Und daher rührt die Verunsicherung in der Stadt. Kommt es womöglich jetzt mit der Schlossstraße noch einmal so, wie es mit der Friedrichstraße schon geschehen ist? Dass sich ein falscher Eindruck breit macht: Sobald wir das Stickstoffdioxid in der Schlossstraße unter den Grenzwert gedrückt haben, ist alles gut – und man dann aber plötzlich an anderer Stelle vom nächsten Brennpunkt überrumpelt wird?

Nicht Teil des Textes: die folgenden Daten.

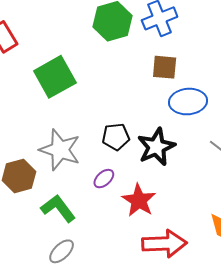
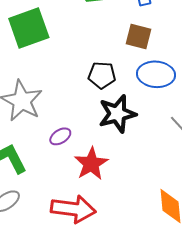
black pentagon: (116, 137) -> (102, 75), moved
red arrow: (164, 244) -> (73, 209), moved

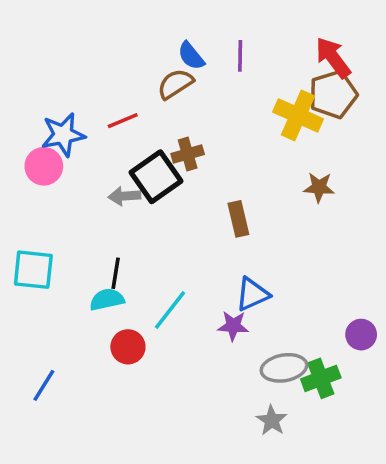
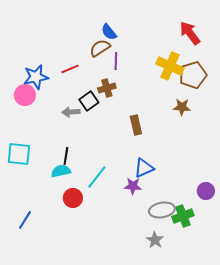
purple line: (240, 56) -> (116, 61), moved
brown pentagon: (333, 94) -> (193, 75), moved
black square: (156, 177) -> (89, 101), size x0.7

Filtersäulen als letzter Akt?

Die Sorge brach sich Bahn kurz vor der Weihnachtspause, als es um viel Geld der Steuerzahler ging: Über 1,3 Millionen Euro für 15 Filtersäulen, die an der Schlossstraße Stickstoffdioxid aus der Luft holen sollen. Nur damit sei es möglich, den Grenzwert im Jahr 2021 so schnell anzupeilen, dass ein Dieselfahrverbot nicht länger drohe, das sagten die Fachleute den Stadträten. Und die gaben das Geld frei. Aber eben nicht ohne jene bange Frage, ob man damit wirklich vor weiteren Überraschungen gefeit sei.

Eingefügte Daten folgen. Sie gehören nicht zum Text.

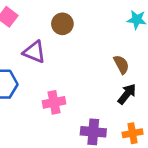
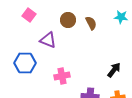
brown semicircle: (121, 65) -> (91, 23), moved

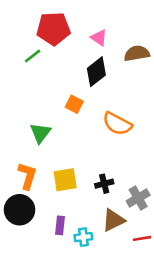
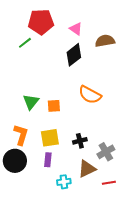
orange square: (74, 104) -> (54, 106), moved, turned -32
purple rectangle: (60, 225) -> (48, 160), moved

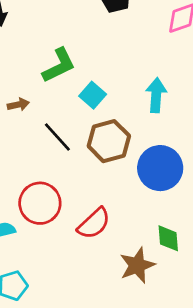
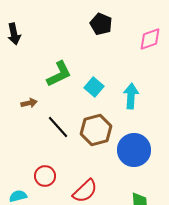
cyan square: (93, 95) -> (94, 87), moved
red circle: (40, 203) -> (45, 176), size x0.7

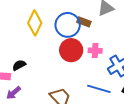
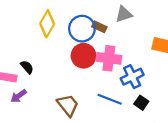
pink cross: (95, 51) -> (109, 58), size x1.6
black semicircle: (19, 65) -> (27, 67), turned 72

Eine Antwort blieb die Stadtverwaltung in jener Sitzung schuldig. Eine Anfrage unserer Zeitung bei der Landesanstalt für Umwelt Baden-Württemberg (LUBW) ergibt jetzt gute Nachrichten für fünf andere stark befahrene Straßen, in denen die LUBW Stickstoffdioxid misst. Zumindest von dort droht die befürchtete Überraschung im Moment nicht. Überall liegen die Werte für fast das gesamte Jahr vor, überall liegen sie unter dem Grenzwert von 40 Mikrogramm pro Kubikmeter Luft, meist deutlich (siehe Karte).

Wird das auch so bleiben? Das ist gut möglich, angesichts der zunehmenden Zahl an E-Fahrzeugen und der neuen, schadstoffärmeren Verbrennern. Und angesichts der Beschlüsse im Gemeinderat, reduzierte Geschwindigkeit mit Tempo 40 weiter auszurollen. Auch angesichts der Erwartung, dass die vierte Spur auf der Autobahn im neuen Jahr dafür sorgt, dass weniger Durchgangsverkehr in die Stadt kommt.

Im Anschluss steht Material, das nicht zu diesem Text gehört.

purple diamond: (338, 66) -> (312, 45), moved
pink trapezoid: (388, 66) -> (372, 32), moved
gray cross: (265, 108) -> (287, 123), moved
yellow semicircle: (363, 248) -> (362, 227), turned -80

Warten auf Ende der Baustellen

Noch nicht wirklich absehbar ist es allerdings, wie sich die Lage auf der Hauptverkehrsachse von der Schwieberdinger Straße mit der Steigung in der Keplerstraße über die Bahnbrücke zur Friedrichstraße hin entwickelt. Die Berechnungen im Gutachten aus dem Jahr 2019 hatten für die Keplerstraße auf eine besonders hohe Belastung hingewiesen. Hinter den aktuellen, guten Messergebnissen steht das Fragezeichen, dass derzeit große Baustellen den Verkehr auf dieser Achse noch bremsen. Grundsätzlich sorgt auch die Corona-Pandemie für Unklarheit. Sorgen die Lockdowns und der damit verbundene Rückgang des Autoverkehrs nur für Einmal-Effekte? Es könnte im Gegenteil aber auch so kommen, dass der Trend zum Homeoffice die Straßen dauerhaft entlastet und damit auch die Belastung mit Schadstoffen senkt.